Czasami wydaje mi się, że polskie drużyny w pucharach grają na okrągło trzy te same mecze. Po pierwsze, dobrze znane eurowpierdole, po drugie, honorowe porażki, po trzecie, rzadkie, a wspominane latami do znudzenia heroiczne zwycięstwa. Mecz z Ajaksem był o tyle szczególny, że miał w sobie pierwiastek każdej z tych kategorii, a jednocześnie do żadnej się nie łapał. Ale i tak znajdowała się w nim kwestia szczególniejsza: prawie nikt nie był świadkiem najważniejszych zajść wczorajszego wieczora.
Mowa oczywiście o szatni Legii w przerwie, i tego jaką metamorfozę przeszli gracze po kwadransie z Bergiem. Nie mam pojęcia co tam się działo – Norweg zastosował fergusonową suszarkę, jeden z drugim oberwali butami? Na chłodno i z wielką precyzją planowano taktyczny plan B? Wjechała wójcikopodobna mowa motywacyjna, relaksacyjna partyjka brydża, kociołek witamin od Węgrzyna – któż to może wiedzieć? Ważne, że cokolwiek tam zaszło, zadziałało. Zadziałało jak cholera.
Trochę tych meczów się ogląda, ale tego rodzaju przemiany jakiś czas już nie widziałem. Przemiany, która tak bardzo wyszłaby naprzeciw wszystkiemu, czego się spodziewałem. Ajax w pierwszej połowie założył hokejowy zamek, a nic co pokazała Legia w tym roku nie wskazywało, że ta wie jak się z niego wyswobodzić. Nie bez Rado i Dudy, dwóch motorów napędowych ofensywnych akcji, dwóch, którzy wyrastali nad kolegów o głowę.

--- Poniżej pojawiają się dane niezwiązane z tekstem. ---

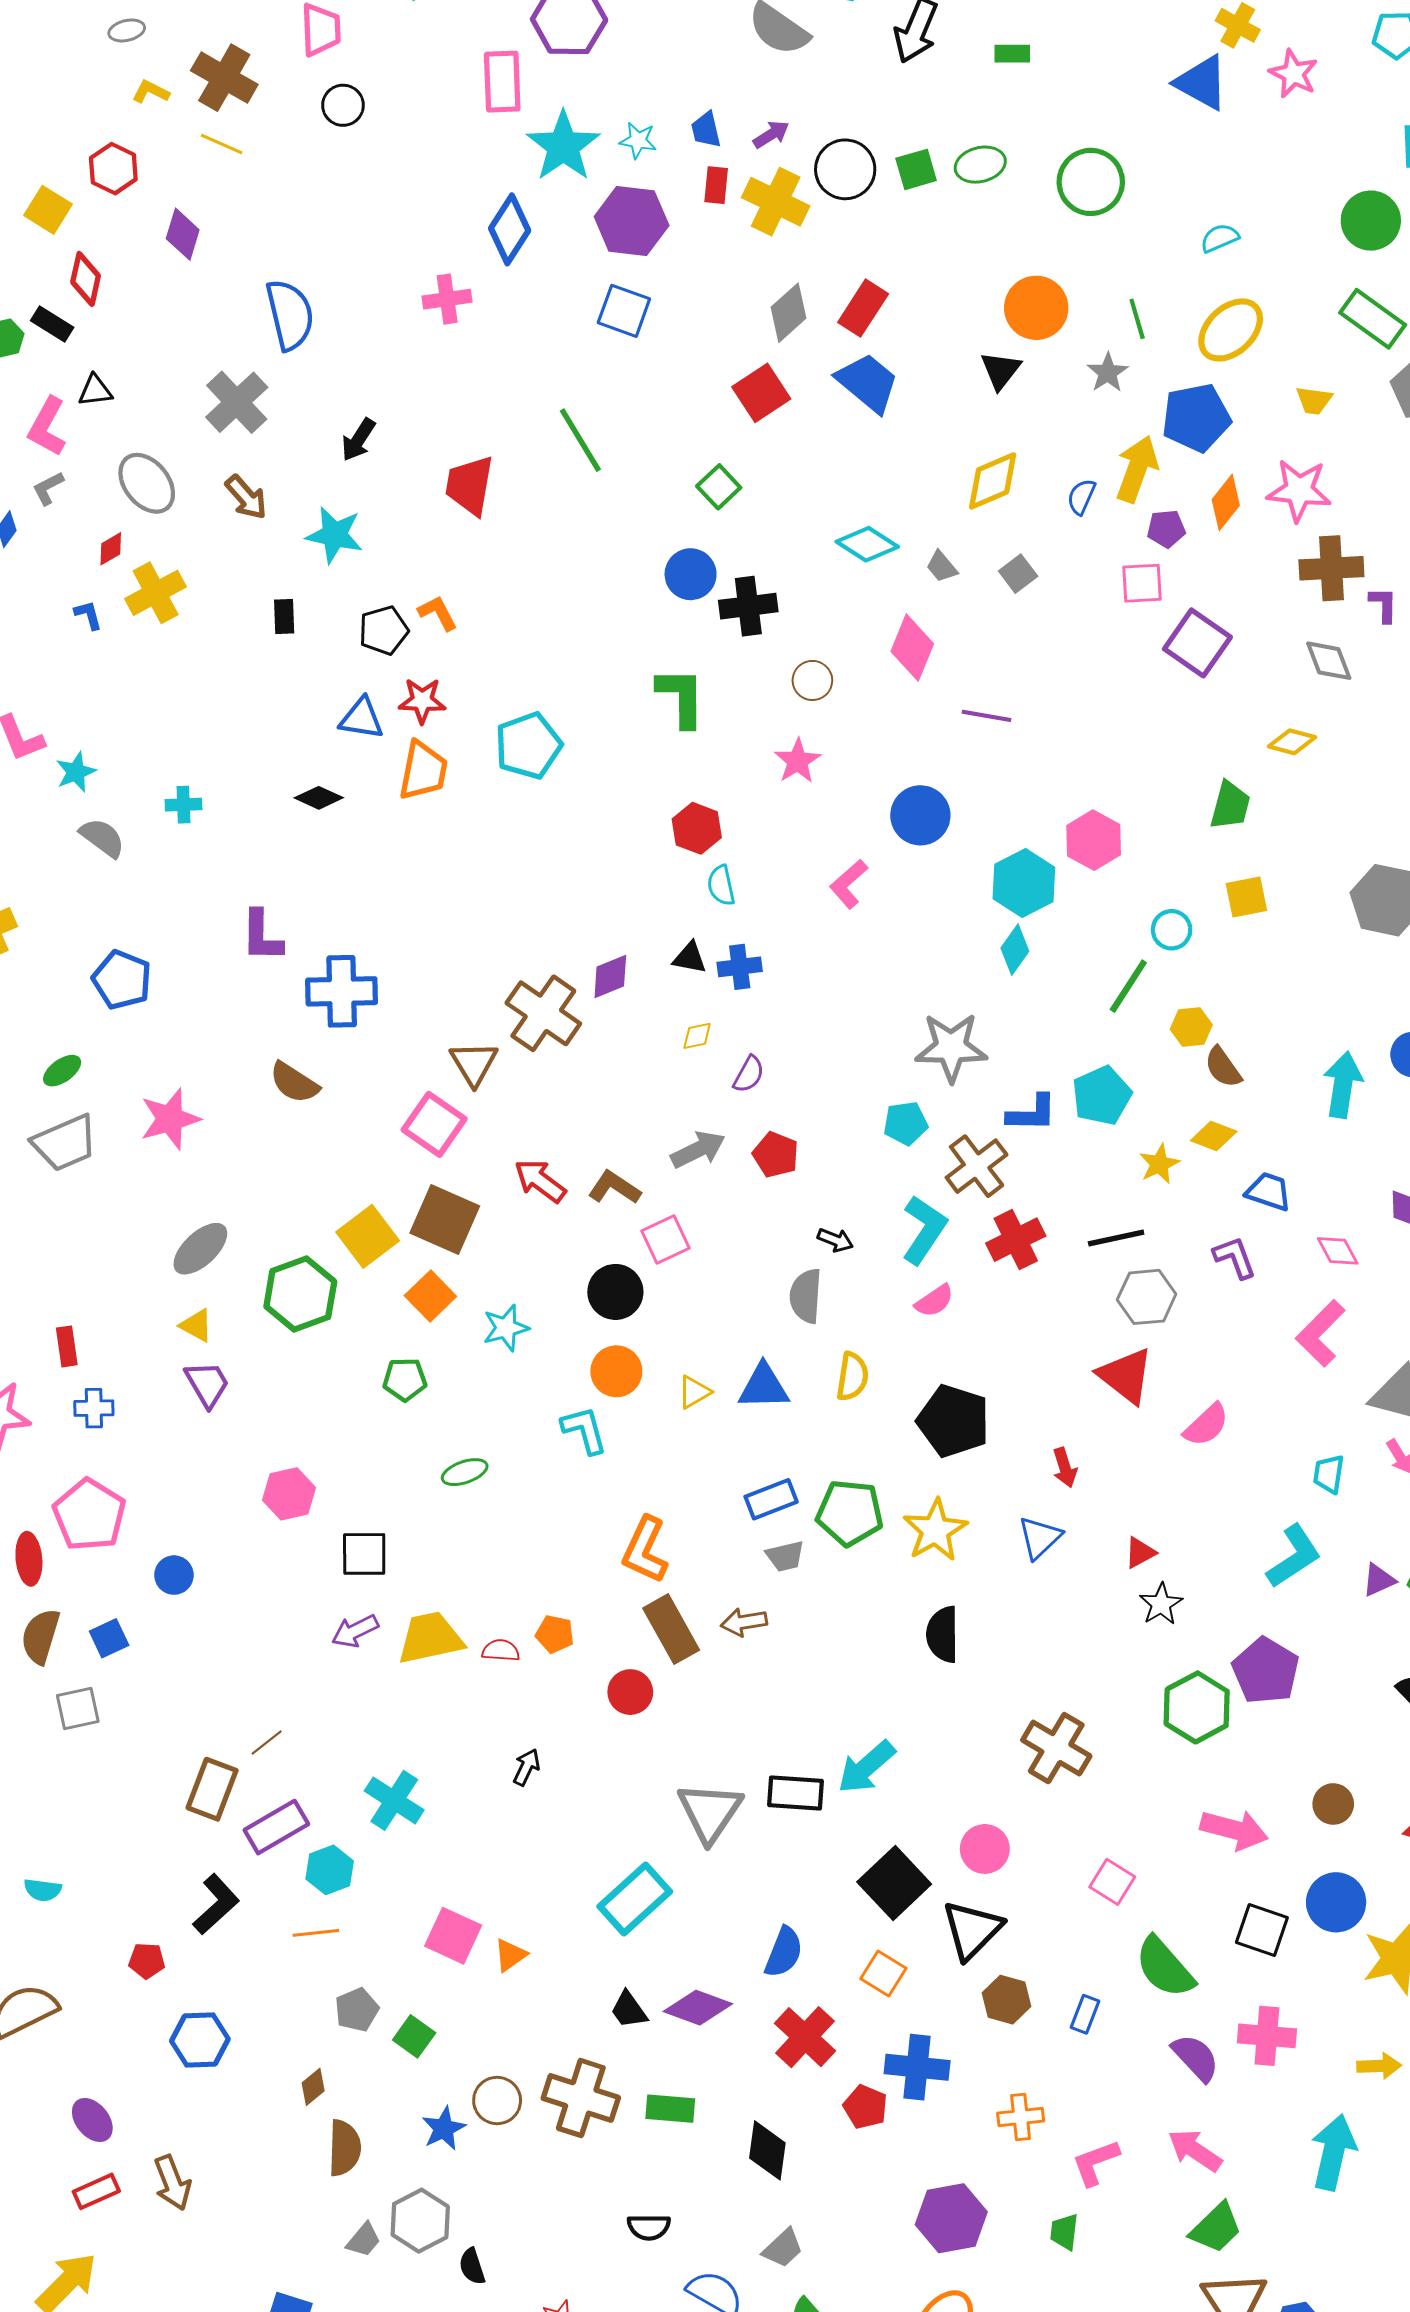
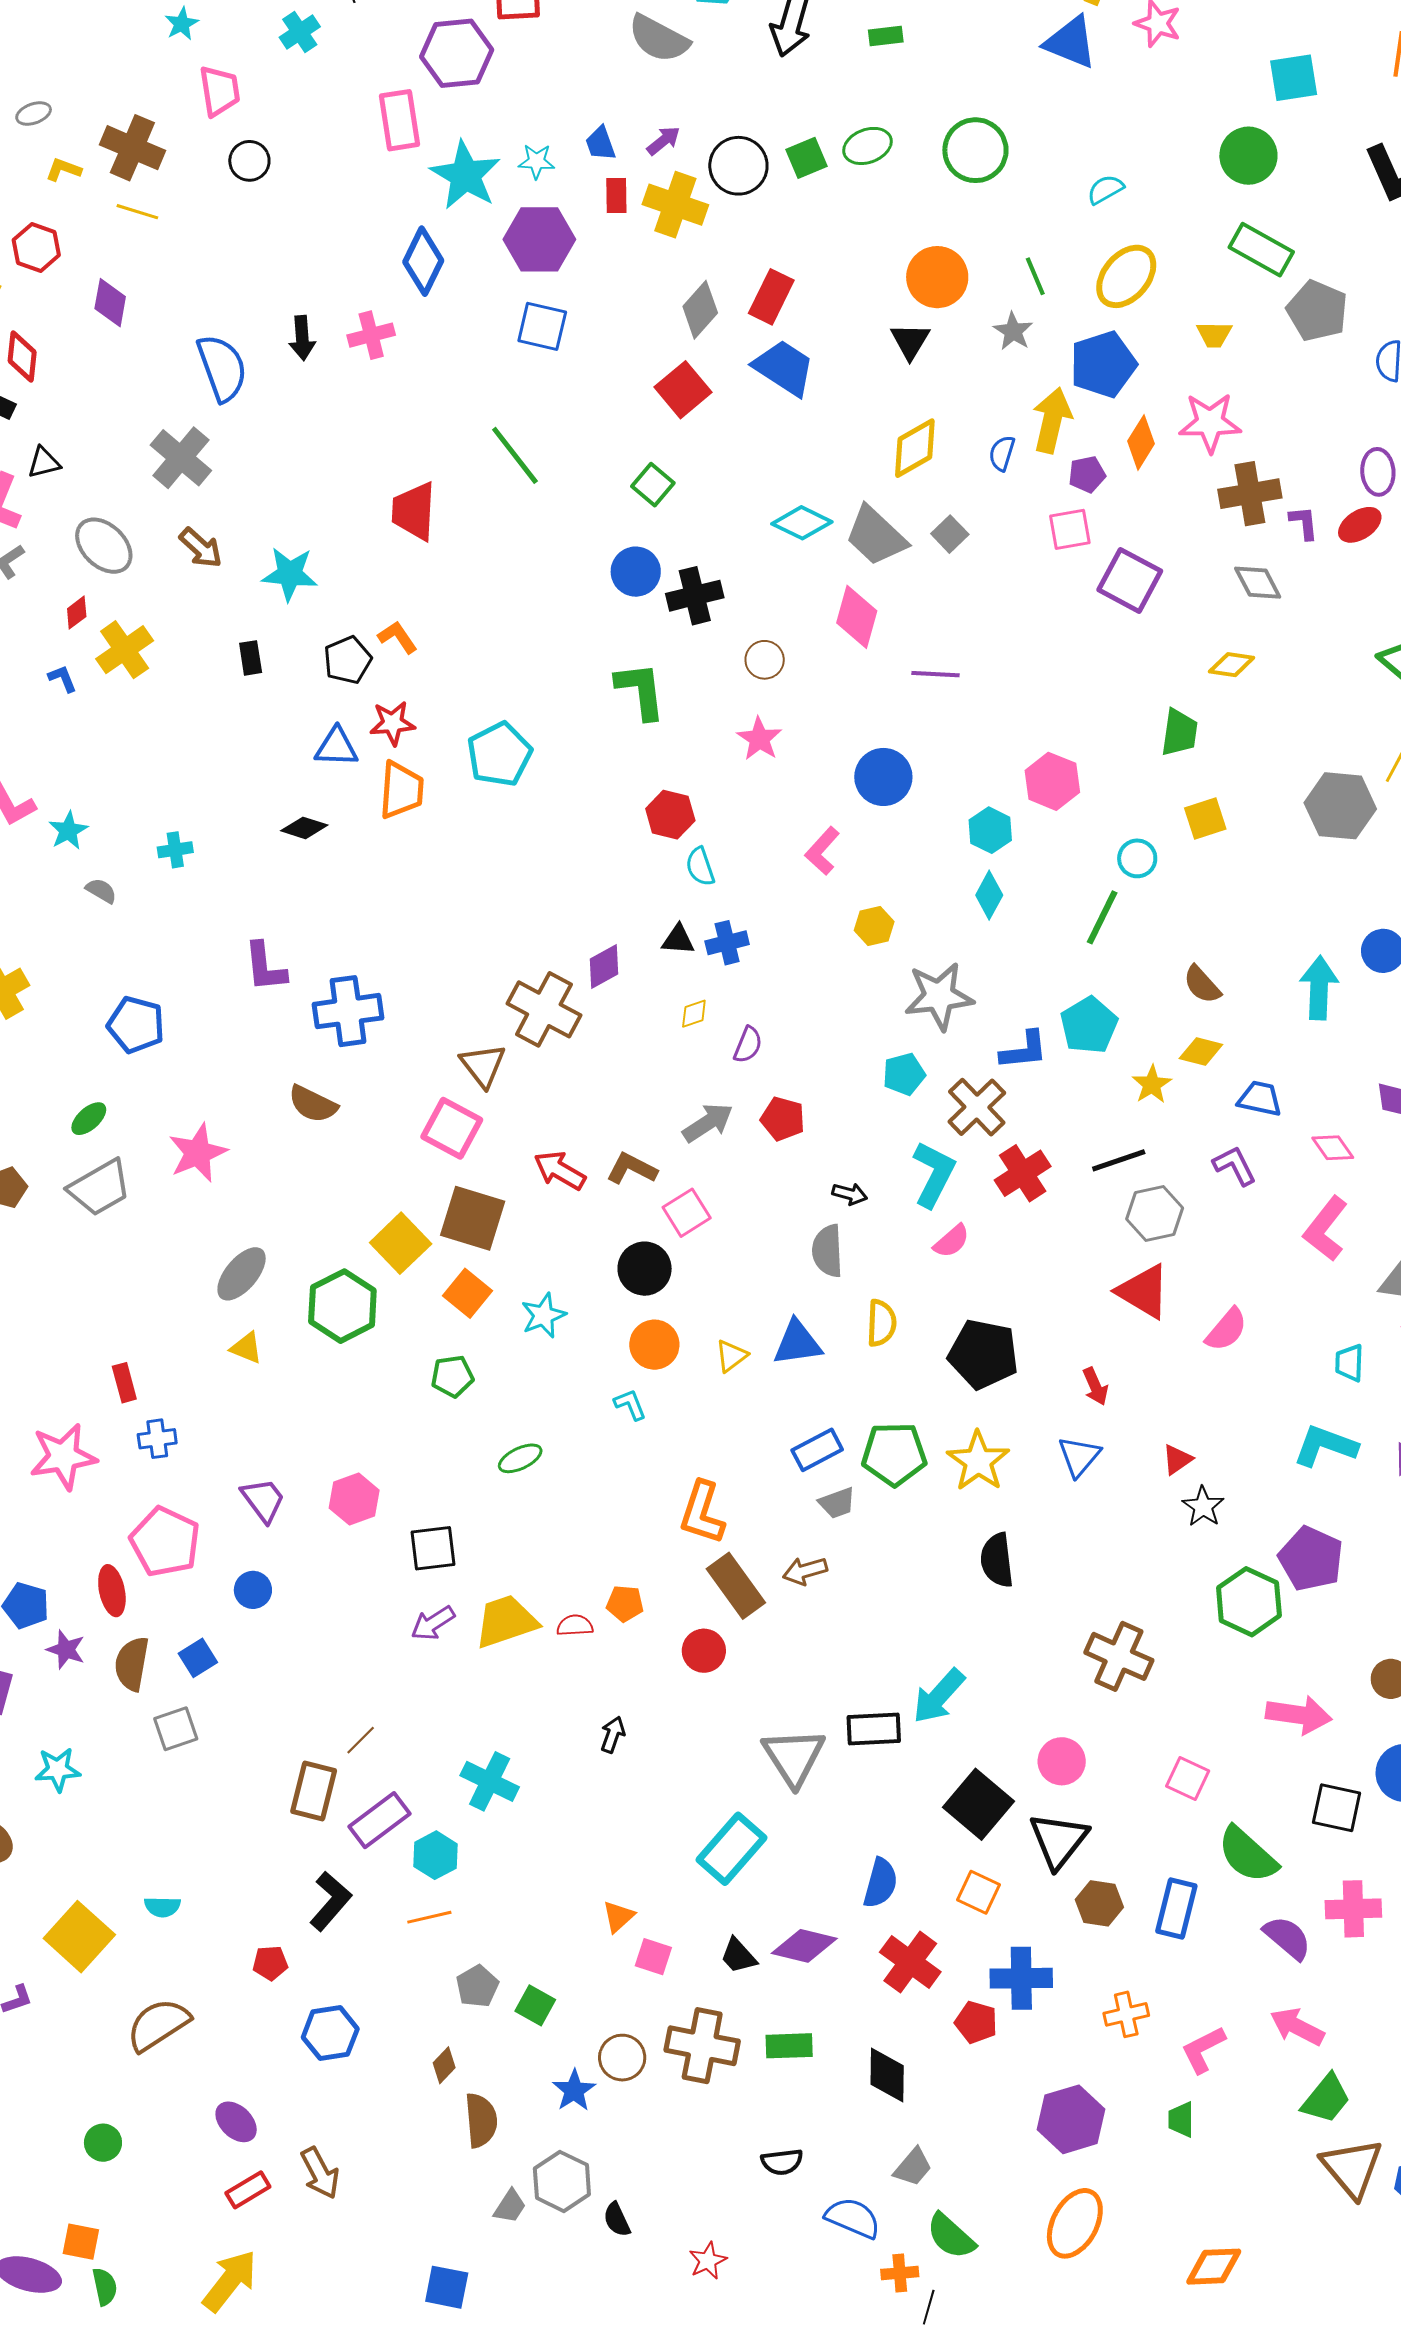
black arrow: (358, 440) -> (302, 338), moved, turned -30
gray trapezoid: (942, 567) -> (876, 536), size x2.0
gray semicircle: (102, 838) -> (101, 891), size x0.7
cyan hexagon: (1024, 883) -> (990, 830), size x0.7
yellow hexagon: (1191, 1027) -> (874, 926), moved
purple trapezoid: (207, 1384) -> (263, 1500), moved
cyan L-shape: (584, 1430) -> (630, 1405), size x0.7
cyan L-shape: (1294, 1556) -> (1325, 1446), turned -120
pink square: (453, 1936) -> (653, 1957), moved, size x0.7
blue rectangle: (1085, 2014) -> (1176, 1909), size x1.6

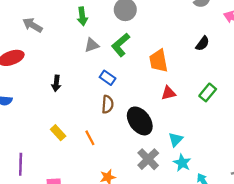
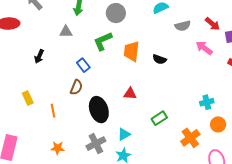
black semicircle: (202, 43) -> (159, 59), moved, turned 56
gray triangle: (92, 45) -> (66, 32), moved
orange trapezoid: (158, 61) -> (131, 51), moved
green rectangle: (208, 92) -> (159, 118), moved

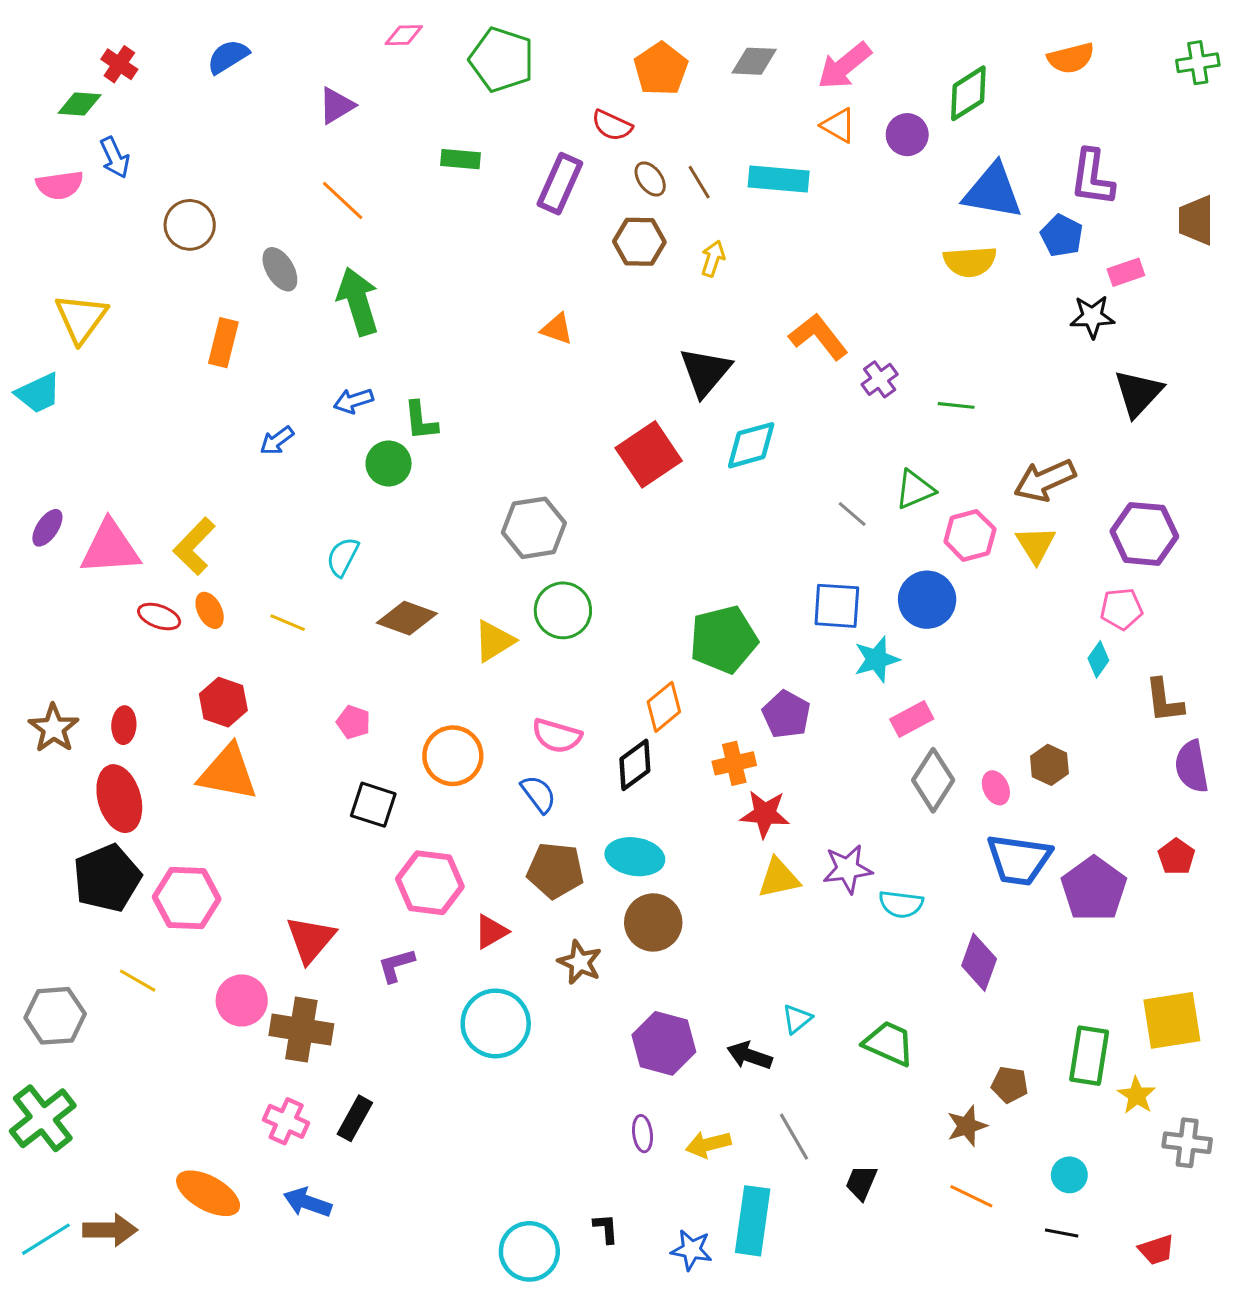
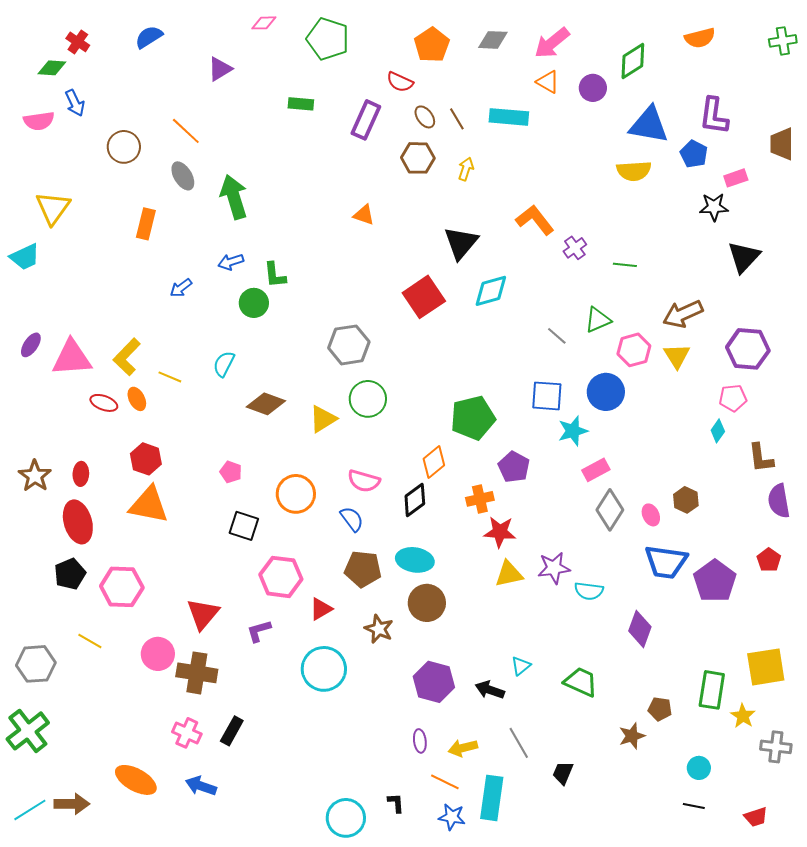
orange line: (343, 200) -> (186, 131), moved
yellow line: (288, 623) -> (170, 377), moved
black pentagon: (107, 878) -> (70, 574), size x0.7
orange line: (971, 1196) -> (445, 782), moved

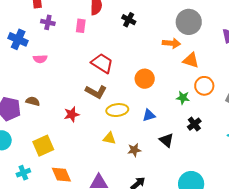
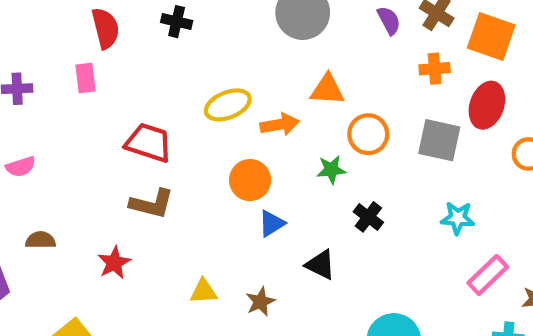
black cross: (129, 20) -> (177, 22), moved
orange arrow: (171, 43) -> (280, 125), moved
orange circle: (145, 79) -> (250, 180), moved
brown semicircle: (33, 101) -> (41, 240), moved
yellow ellipse: (117, 110) -> (228, 105), moved

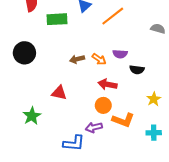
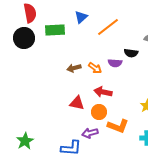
black circle: (24, 53) -> (24, 38), moved
black semicircle: (137, 70) -> (131, 53), moved
red triangle: (59, 93) -> (77, 103), moved
green star: (32, 116) -> (25, 141), moved

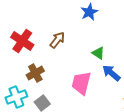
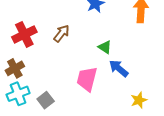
red cross: (22, 41) -> (24, 34), turned 30
brown cross: (35, 73) -> (15, 68), moved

A potem Ajax, który przed chwilą notorycznie spychał Legię pod jej pole karne, sam stał się tym nieustannie spychanym. Ajax, który całkowicie kontrolował murawę, nagle całkowicie kontrolę tę utracił. Zresztą, o czym my mówimy: jeśli bohaterem spotkania zostaje golkiper rywali, to obraz meczu klaruje się sam.
Klaruje się niestety aż zbyt wyraźnie, bo oznacza, że Cillessen wybronił dobry dla rywali wynik. Tak, trzeba powiedzieć jasno – styl był świetny i Legia zasłużyła na remis, na wypracowanie sobie rangi faworyta przed rewanżem, ale futbol jest ostatnim sportem, w którym kiedykolwiek jakiejkolwiek drużynie przyzna się cokolwiek za zasługi. I tak jak gra jest obiecująca, tak wynik zły. Gdybym mógł wybrać, chyba wolałbym odwrotny zestaw.
Jeden gol Ajaksu w Polsce – scenariusz więcej niż realny – sprawia, że trzeba będzie Holendrów stuknąć trzykrotnie, czyli wspiąć się już na konkretnych rozmiarów górkę. Ci owszem, udowodnili dobitnie, że obronę mają rodem z Ekstraklasy, ale nie oszukujmy się, w ataku takie biedy nie mają. Są indywidualności, są goście, którym wystarczy zostawić pół metra, a zamienią to na bramkę. Zero w tyłach będzie trudne do utrzymania. Dlatego tak cholernie żal tych niewykorzystanych sytuacji, czy raczej: setek, patelni. Oby po rewanżu nie było ich żal jeszcze bardziej.
Werdykt nad tym meczem pozostaje jednak zawieszony. Wdał się – parafrazując Kręcinę – lekki element eurowpierdolu, całość należy policzyć jako honorową porażkę, a druga połówka osobno to zasługujący na docenienie bój. Ostateczną recenzję należy odroczyć, bo kto wie, może jeszcze okaże się, że ten wynik był okej i udało się odrobić? Jest też jednak druga opcja – może okaże się okej, bo w drugim meczu tylu okazji i emocji już nie będzie. Wszystko zależy od tego, która Legia wyjdzie na boisko, bo jak się tak bliżej przyjrzeć, to niby twarze te same, ale Berg jakby posyłał na murawę co chwila zupełnie innych ludzi.